1. Können sie zum derzeitigen Zeitpunkt und bei den diesjährigen Einreichungen einen gewissen Trend ausmachen?
Trends sind bei der Stiftung Buchkunst schwierig auszumachen, weil jeder Jahrgang von einer anderen Jury bewertet wird. Auffällig finde ich schon seit einigen Jahren den sehr hohen Anspruch an die Typografische Umsetzung stark strukturierter Inhalte, vor allem im Sachbuch und im wissenschaftlichen Buch. Hier findet sich eine sehr ausgefeilte und komplexe Gestaltung, die innovativ, abwechslungsreich und für den Leser sehr gut lesbar, gleichzeitig aber auch ansprechend umgesetzt, die Inhalte aufbereitet. Ein kleines Detail, das uns in der Jury bei einer Abstimmungsrunde aufgefallen ist: Es lagen plötzlich sehr viele weiße und sehr viele schwarze Bücher auf dem Tisch. Das war in der Endrunde nicht mehr ganz so deutlich, aber kräftige Farben sind zurzeit nicht so oft zu sehen.
2. Lässt sich hinsichtlich der großen Aufmerksamkeit hin zum elektronischen Buch ein Rückgang der Innovation oder der Qualität der Einreichungen ausmachen?
Nein, eher Im Gegenteil. Ich glaube, dass die Qualität der Einreichungen bei der Stiftung Buchkunst in den letzten fünf bis zehn Jahren eher noch zugenommen hat. Ich bin auch überzeugt, dass gerade in der Medienkonkurrenz mit e-Books das Buch als sinnliches und haptisches Objekt einen ganz neuen Stellenwert bekommen kann. Ich lese selbst sehr viel auf dem iPad, und genieße es dann ganz besonders, ab und zu ein gut gestaltetes, passend ausgestattetes und hervorragend produziertes Buch in den Händen zu halten. Ich bin auch der Meinung, dass ein solches Buch, das auch als Objekt funktioniert, nicht unbedingt mit aufwändiger Veredelung und einem hohen Preis einhergehen muss. Gerade in diesem Jahr gab es auffällig viele einfache, sehr reduzierte Bücher, die mitunter sogar bessere Chancen hatten als Bücher mit hohem Material- und finanziellem Aufwand, die mitunter eher über das Ziel hinausgeschossen sind.

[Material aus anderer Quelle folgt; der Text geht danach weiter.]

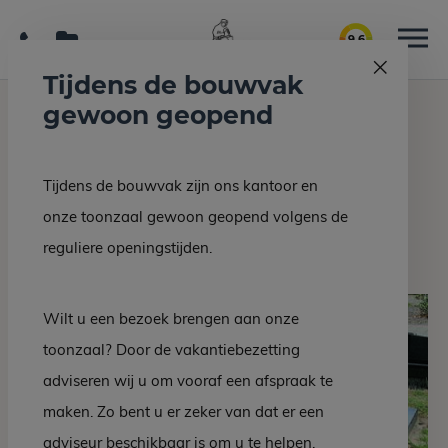
9.6
Tijdens de bouwvak
gewoon geopend
Home
Grafmonumenten
Grafsteen DM 21-10
Tijdens de bouwvak zijn ons kantoor en
Terug naar overzicht
onze toonzaal gewoon geopend volgens de
Grafsteen DM 21-10
reguliere openingstijden.
Wilt u een bezoek brengen aan onze
toonzaal? Door de vakantiebezetting
adviseren wij u om vooraf een afspraak te
maken. Zo bent u er zeker van dat er een
adviseur beschikbaar is om u te helpen.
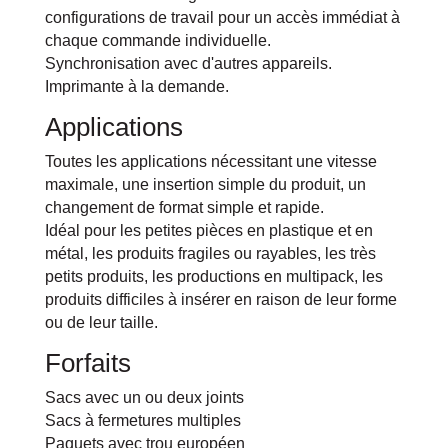
configurations de travail pour un accès immédiat à
chaque commande individuelle.
Synchronisation avec d'autres appareils.
Imprimante à la demande.
Applications
Toutes les applications nécessitant une vitesse
maximale, une insertion simple du produit, un
changement de format simple et rapide.
Idéal pour les petites pièces en plastique et en
métal, les produits fragiles ou rayables, les très
petits produits, les productions en multipack, les
produits difficiles à insérer en raison de leur forme
ou de leur taille.
Forfaits
Sacs avec un ou deux joints
Sacs à fermetures multiples
Paquets avec trou européen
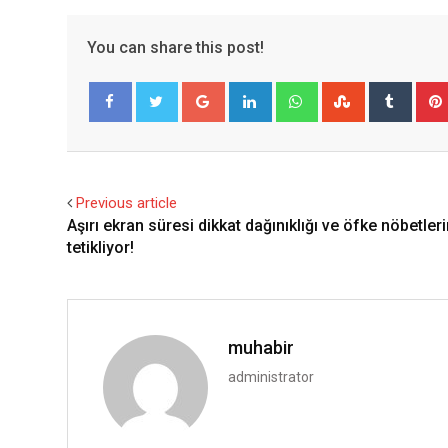
You can share this post!
Google+
LinkedIn
Whatsapp
StumbleUpo
Tumbl
Facebook
Twitter
Previous article
Aşırı ekran süresi dikkat dağınıklığı ve öfke nöbetleri
tetikliyor!
muhabir
administrator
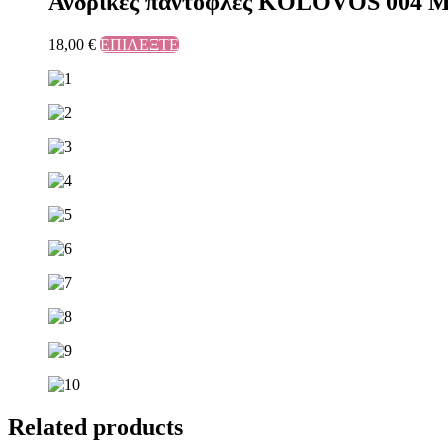
Ανδρικές παντόφλες KOLOVOS 004 
18,00
€
ΕΠΙΛΕΞΤΕ
Related products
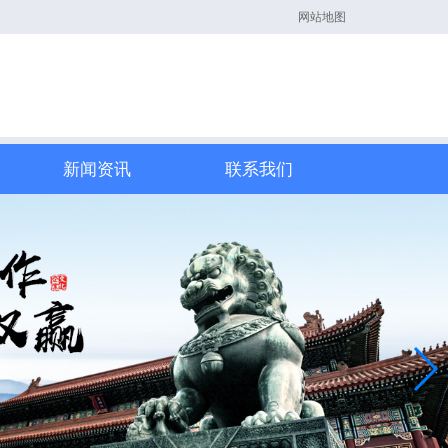
网站地图
新闻资讯
联系我们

3. Welche Bedeutung hat eine Auszeichnung zum "schönsten Buch Deutschlands" im Jahre 2012 ihrer Meinung nach?
Hoffentlich eine stark zunehmende! Vor allem durch die Neuausrichtung des Wettbewerbs hin zu jeweils fünf schönsten Büchern in fünf verschiedenen Kategorien kann der Wettbewerb auch im Buchhandel einfacher kommuniziert werden. Außerdem bedeutet diese Konzentration auch mehr Aufmerksamkeit für das einzelne Buch. Ich würde mir sehr wünschen, dass die besonderen Eigenschaften gut gestalteter und produzierter Bücher auch beim Endkunden mehr Aufmerksamkeit bekommen und als Wert erkannt werden, die zur besonderen Aura des Buches beitragen.
Vielen Dank an Prof. Christian Ide für das Gespräch.